例えば、「あ」という言葉を聞いたときの状態を、下にイラストで表してみました。
言葉が小さいことで聞こえにくい場合には、補聴器で大きくすることにより、よく聞こえるようになります。

言葉が小さいだけでなく明瞭性も落ちている場合は、補聴器で大きくしても言葉の輪郭がハッキリしないために言葉が分かりにくい場合があります。 「聞こえてはいるけど何を言っているのか分からない」といった状態になります。
これを視覚にたとえるならば、 「 小さくて見えないけど、拡大鏡で文字を大きくすれば良く見えるようになる状態 」が語音弁別が良い場合で、 伝音性難聴では、このような状態が多いように思われます。

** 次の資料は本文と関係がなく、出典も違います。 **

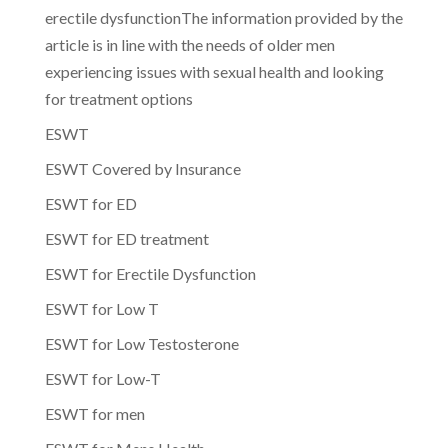
erectile dysfunctionThe information provided by the
article is in line with the needs of older men
experiencing issues with sexual health and looking
for treatment options
ESWT
ESWT Covered by Insurance
ESWT for ED
ESWT for ED treatment
ESWT for Erectile Dysfunction
ESWT for Low T
ESWT for Low Testosterone
ESWT for Low-T
ESWT for men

これに対して、「 小さいうえに文字のピントがぼやけているため、拡大鏡で大きくしても今ひとつスッキリ見えない状態 」ですと語音弁別の成績はあまり良くありません。拡大することにより、いくらか見やすくなりますが、ピントのぼやけは解消されていませんので、スッキリした見え方とはならない状態です。 感音性難聴の場合には、このような状態にあるのではと考えられます。
語音弁別の測定結果をみることにより、補聴器の装用効果をある程度判断することができます。

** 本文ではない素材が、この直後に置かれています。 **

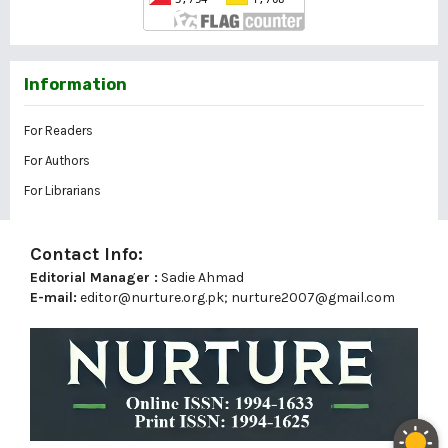
Information
For Readers
For Authors
For Librarians
Contact Info:
Editorial Manager :
Sadie Ahmad
E-mail:
editor@nurture.org.pk;
nurture2007@gmail.com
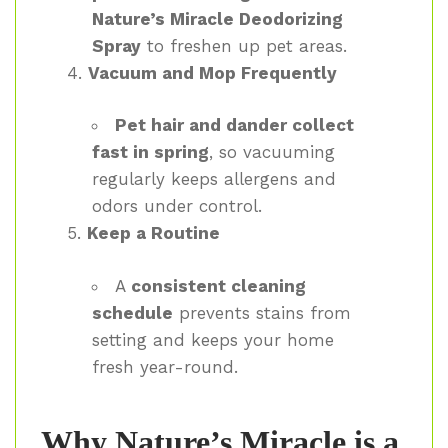
Nature’s Miracle Deodorizing
Spray
to freshen up pet areas.
Vacuum and Mop Frequently
Pet hair and dander collect
fast in spring
, so vacuuming
regularly keeps allergens and
odors under control.
Keep a Routine
A
consistent cleaning
schedule
prevents stains from
setting and keeps your home
fresh year-round.
Why Nature’s Miracle is a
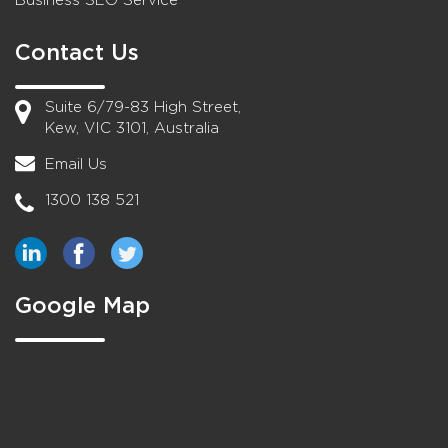
Business SEO Service
Contact Us
Suite 6/79-83 High Street,
Kew, VIC 3101, Australia
Email Us
1300 138 521
Google Map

測定結果が良好な場合には、補聴器の装用当初から効果を感じることが出来る場合が多く、測定結果が良好でない場合には、補聴器装用の効果を実感しづらい場合もあります。
ただし、測定結果が悪いからといって、補聴器を使っても意味が無いというわけではありません。

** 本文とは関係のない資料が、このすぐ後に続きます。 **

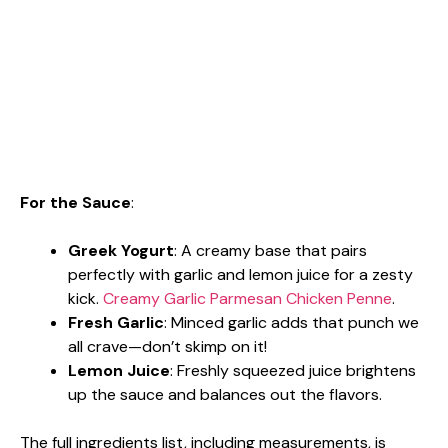
For the Sauce
:
Greek Yogurt
: A creamy base that pairs
perfectly with garlic and lemon juice for a zesty
kick.
Creamy Garlic Parmesan Chicken Penne
.
Fresh Garlic
: Minced garlic adds that punch we
all crave—don’t skimp on it!
Lemon Juice
: Freshly squeezed juice brightens
up the sauce and balances out the flavors.
The full ingredients list, including measurements, is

例えば、会話の聞き取り率 30%くらいの方が、補聴器をつけても60%程度にしか改善しないと聞くと、なんだか物足りなく感じるかもしれませんが、それでもかなり不便さは改善されるものです。
少々聞き取りにくさがあっても、周りの方が多少ゆっくりめに会話をすることで、普段の会話に関しては結構不自由なく行うことができるようになる場合もあります。
また、しばらくして補聴器の音に慣れてくると、聞き取り率が向上してくることもあります。 聴覚機能が戻るわけではありませんが、明瞭性が低下した状態でもそれをうまく解釈しながら聞き取るのが上手になるのではないかと思われます。
場合によっては補聴器による「言葉の聞き取り改善」がほとんど得られないこともあるのですが、今まで聞こえなかった音が耳に届くようになるということだけでも大きな意味が生まれることがあります。 たとえば散歩中に、後ろから来た車の音が聞こえるということはとても大事なことですからね。



--- 当店における聴力測定について ---
補聴器販売店にて行う聴力測定は、補聴器をより良くお使いいただくための音質調整を行うためのものです。
したがいまして、お客様の聞こえを診断したりするようなことはできません。
急に聞こえにくくなったなど、お耳の病気が心配される場合には、
なにより耳鼻科医での診察を優先していただくことを強くお勧めいたします。